The second unfortunate legacy of selective non-publication of commercial research is that anything that is potentially deleterious to a company's image or profit is suppressed. Commercially funded drug trials, in which the null hypothesis is not disproved, are almost never submitted for publication. This second problem means that all the inconvenience and risk to human research subjects is wasted, from the point of view of wider knowledge and future research. Again, the way forward is for institutional ethics committees to insist that ultimately the commercial enterprise undertaking the research will guarantee to submit the results, whatever the outcome, for the higher audit of publication in peer reviewed journals.

The role of journals

Medical journals hold the key role in any evolution to lift ethical standards of medical research.18 This would seem to be straightforward, but there is a paradox: some journals accept for publication only those papers with local institutional ethics committee approval and that have passed the second echelon sieve of the journal's reviewers, themselves acting in ethical mode. Research of questionable ethical standards is thus unlikely to be published or tends to be published only in unrefereed journals or appears finally only as a letter to the editor.

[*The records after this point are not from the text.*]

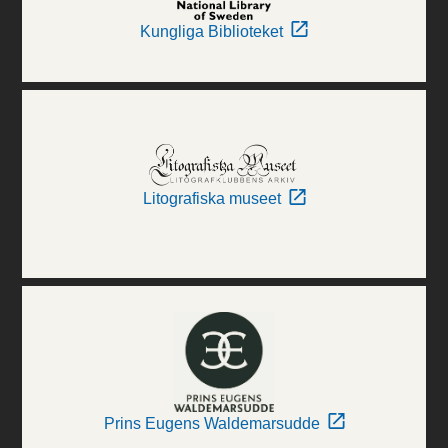
Kungliga Biblioteket
Litografiska museet
Prins Eugens Waldemarsudde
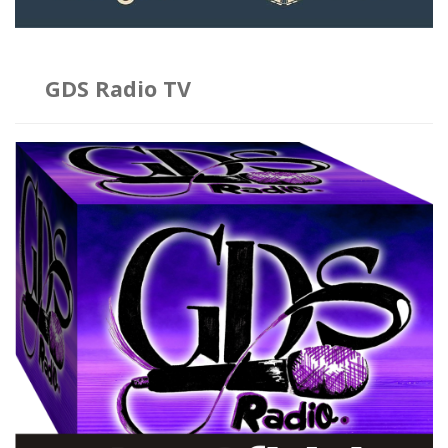
GDS Radio TV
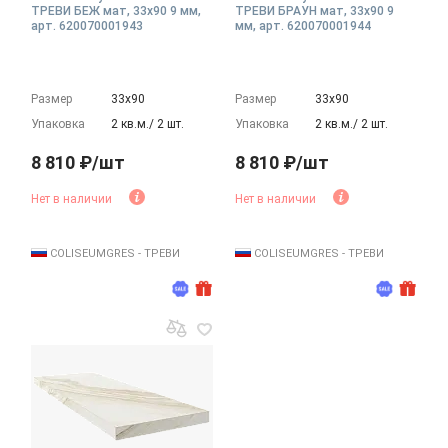
ТРЕВИ БЕЖ мат, 33x90 9 мм,
ТРЕВИ БРАУН мат, 33x90 9
арт. 620070001943
мм, арт. 620070001944
Размер
33х90
Размер
33х90
Упаковка
2 кв.м./ 2 шт.
Упаковка
2 кв.м./ 2 шт.
8 810 ₽/шт
8 810 ₽/шт
Нет в наличии
Нет в наличии
COLISEUMGRES - ТРЕВИ
COLISEUMGRES - ТРЕВИ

This was illustrated by a recent report, finally published as a letter in the Lancet.19 Some peers found the research—injecting blood infected with live HIV into 11 severely ill AIDS patients—of doubtful ethical acceptability.14 Yet without its publication—an honest act by the researchers and a courageous one by the Lancet—the ethical points raised would not have been exposed for a subsequent wider ethical debate (in New Scientist14) and analysis by the broader audit of society.

Many bona fide researchers are publishing research papers passed by local ethics committees but of debatable ethicality. A postgraduate journal club that I jointly chair raises such ethical questions almost every week. Specific examples include the forceful collection of nasopharyngeal specimens from children with unrelated disease23 and the use of agents untested for teratogenic effects and the injection of life viruses14 15 in Third World populations.

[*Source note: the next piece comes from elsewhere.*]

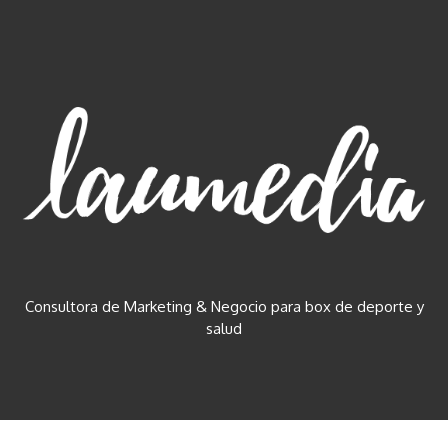
Consultora de Marketing & Negocio para box de deporte y
salud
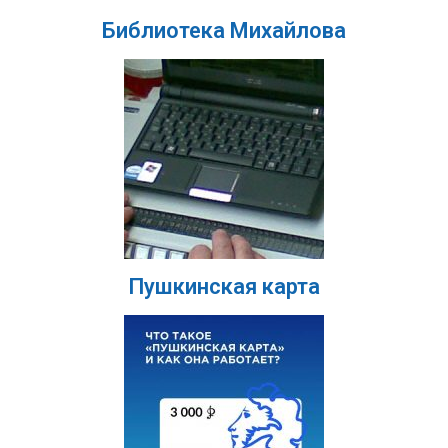
Библиотека Михайлова
Пушкинская карта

The only, and less acceptable, alternative to introducing an “intention to publish code” to encourage openness of ethical viewpoints is to promote whistle-blowing in selected projects that have manifestly gone wrong.24

Discussion

Revelations about misconduct such as fraud in medical research are followed by confusion and horror in the scientific community.25 Both in Britain and in the United States awareness of research misconduct has led to healthy debate.18 19 20 21 22 26 27 28 The medical and research professions of all modern societies have rightly bowed to the consumerist ethos in society to open questions of medical ethics to public scrutiny.

Very few institutional ethics committees monitor what happens to the research they approve. Their insistence on publication would undoubtedly put further pressure on a research worker, but the outcome will undoubtedly provide valuable feedback to the committee, feedback that in many instances is currently not available. If a submitted paper is subsequently rejected by a medical journal on ethical grounds, having previously been approved by an institutional ethics committee, the ensuing audit inevitably proves educative both for the researcher and for the ethics committee.

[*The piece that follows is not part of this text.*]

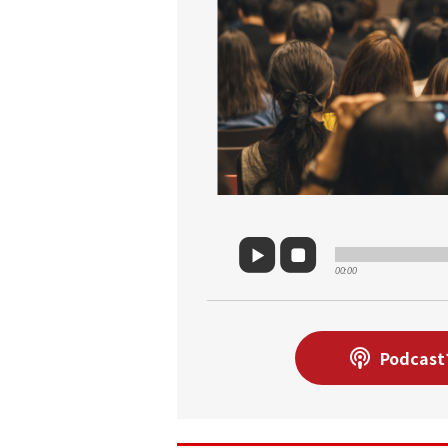
00:00
Podcas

The best institutional ethics committees have a policy of encouraging research and do not see themselves as reacting negatively to submitted research proposals.29 In the best of all worlds the policy, “don't work just for your laboratory—contribute to society30 is common to community and client.

Codes of ethics are one hallmark of a profession16 and are an informal but powerful contract between professions and the communities which they serve. Medical codes of ethics place the welfare, autonomy, and dignity of research patients first and maximise safety. The quid pro quo is that the general society allows the profession to regulate itself. A declaration of intent to publish all that is undertaken in the name of medical research is a logical and relatively easy next step along this path of quality improvement.